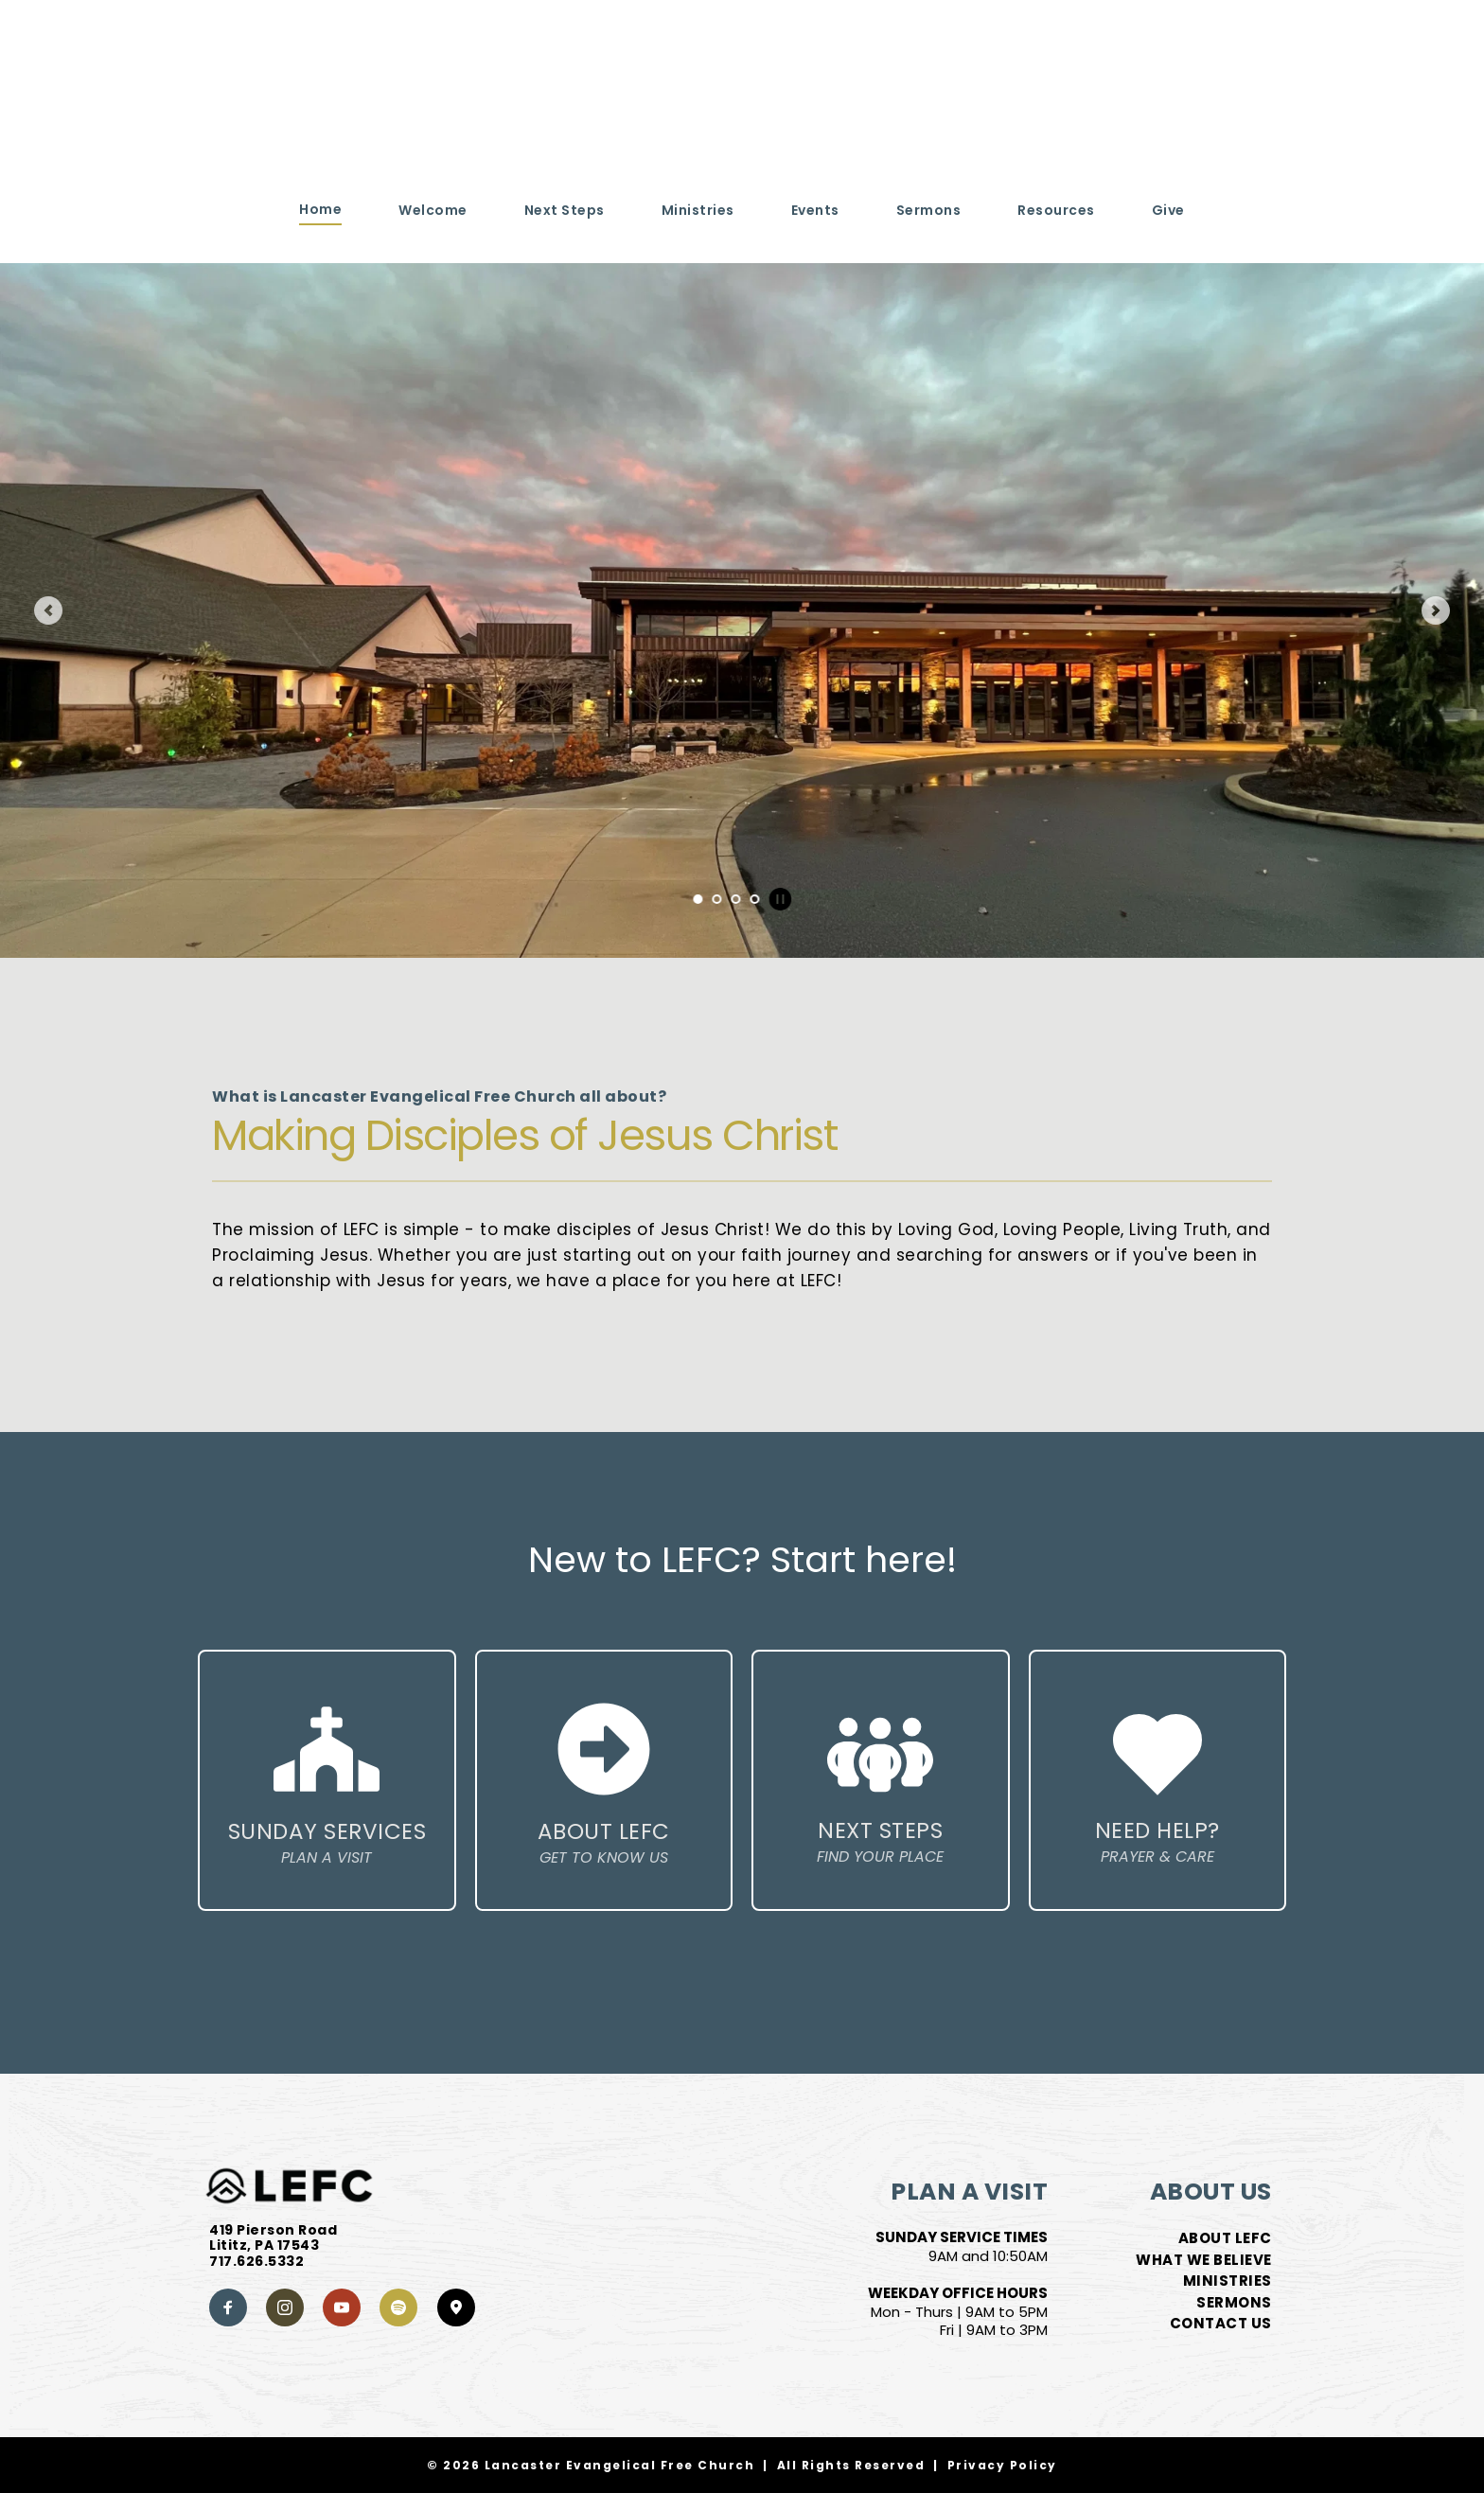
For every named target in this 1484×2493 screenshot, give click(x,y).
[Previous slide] (48, 610)
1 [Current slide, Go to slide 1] (697, 899)
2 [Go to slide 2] (716, 899)
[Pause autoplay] (779, 899)
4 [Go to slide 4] (754, 899)
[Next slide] (1436, 610)
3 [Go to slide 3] (735, 899)
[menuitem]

##############################

WORK REQUEST
Only the lines from the one holding "2 [Go to slide 2] (716, 899)" through the final line of the entries, both included, should be given again, word for word.

ANSWER BOX
2 [Go to slide 2] (716, 899)
[Pause autoplay] (779, 899)
4 [Go to slide 4] (754, 899)
[Next slide] (1436, 610)
3 [Go to slide 3] (735, 899)
[menuitem]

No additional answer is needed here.